NLRX1: A New Therapeutic Target for Inflammatory Bowel Disease
BLACKSBURG, VA. February 27, 2017 – The BioTherapeutics team recently characterized a new mechanism of action underlying the regulation of immunity and metabolism by nucleotide oligomerization domain like receptor X1 (NLRX1), an immunoregulatory molecule that had previously been connected to viral immune responses and broader anti-inflammatory effects. The new NLRX1 mechanism synchronizes immunity and metabolism.
The findings were published in a recent paper in the Journal of Immunology.
The loss of NLRX1 results in an increase in inflammatory T cells in mouse models of inflammatory bowel disease (IBD) coinciding with a shift in metabolic function. Specifically, NLRX1 deficiency diverts resources from the citric acid cycle and allocates them toward the production of lactate. Interestingly, when this shift is prevented, NLRX1-deficient T cells behave no differently than a wild type cell.
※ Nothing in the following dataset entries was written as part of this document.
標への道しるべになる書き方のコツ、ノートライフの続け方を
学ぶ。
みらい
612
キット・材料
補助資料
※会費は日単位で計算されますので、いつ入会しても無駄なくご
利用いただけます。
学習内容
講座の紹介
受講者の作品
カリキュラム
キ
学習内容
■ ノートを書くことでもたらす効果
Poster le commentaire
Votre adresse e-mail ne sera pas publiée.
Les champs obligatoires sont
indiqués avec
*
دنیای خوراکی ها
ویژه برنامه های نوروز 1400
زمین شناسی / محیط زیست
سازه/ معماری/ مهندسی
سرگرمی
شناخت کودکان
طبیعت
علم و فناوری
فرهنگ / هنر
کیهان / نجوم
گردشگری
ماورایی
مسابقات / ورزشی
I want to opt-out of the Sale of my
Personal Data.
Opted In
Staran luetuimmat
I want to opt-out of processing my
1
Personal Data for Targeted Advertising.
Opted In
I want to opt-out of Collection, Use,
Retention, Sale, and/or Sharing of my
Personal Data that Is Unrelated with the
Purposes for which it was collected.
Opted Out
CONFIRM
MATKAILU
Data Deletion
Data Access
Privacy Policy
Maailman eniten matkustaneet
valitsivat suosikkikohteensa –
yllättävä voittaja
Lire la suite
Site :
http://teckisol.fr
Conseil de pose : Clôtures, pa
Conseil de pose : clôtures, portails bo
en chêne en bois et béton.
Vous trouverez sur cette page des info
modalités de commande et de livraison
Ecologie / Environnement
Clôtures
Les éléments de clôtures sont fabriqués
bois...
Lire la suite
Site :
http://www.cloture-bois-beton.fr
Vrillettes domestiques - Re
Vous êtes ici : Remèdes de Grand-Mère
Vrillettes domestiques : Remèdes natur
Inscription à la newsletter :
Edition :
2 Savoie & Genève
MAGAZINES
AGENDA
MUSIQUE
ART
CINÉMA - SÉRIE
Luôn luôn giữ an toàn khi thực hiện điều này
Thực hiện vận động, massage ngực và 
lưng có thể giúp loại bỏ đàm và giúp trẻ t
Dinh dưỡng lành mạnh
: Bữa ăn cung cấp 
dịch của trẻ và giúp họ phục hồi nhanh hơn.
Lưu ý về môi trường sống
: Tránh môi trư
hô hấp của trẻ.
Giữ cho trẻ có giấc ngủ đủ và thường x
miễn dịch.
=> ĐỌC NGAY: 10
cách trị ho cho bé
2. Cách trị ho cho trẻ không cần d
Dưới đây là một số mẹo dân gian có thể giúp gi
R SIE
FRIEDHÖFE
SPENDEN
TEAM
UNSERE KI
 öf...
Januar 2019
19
Due to an incomplete understanding of the conditions surrounding NLRX1, the pursuit of targeting this molecule as a potential therapy had previously stalled. The results in the Journal of Immunology paper by the BioTherapeutics team shed new mechanistic insights on the role of NLRX1 in mucosal immunity and metabolism.
The discovery of NLRX1 on the immunometabolic interface lends support that nutrition and cellular metabolism are intimately linked with immune function. As such, immunoregulatory molecules like NLRX1, PPARs, or lanthionine synthetase C-like 2 (LANCL2) are new therapeutic targets applicable to a spectrum of immune-mediated diseases.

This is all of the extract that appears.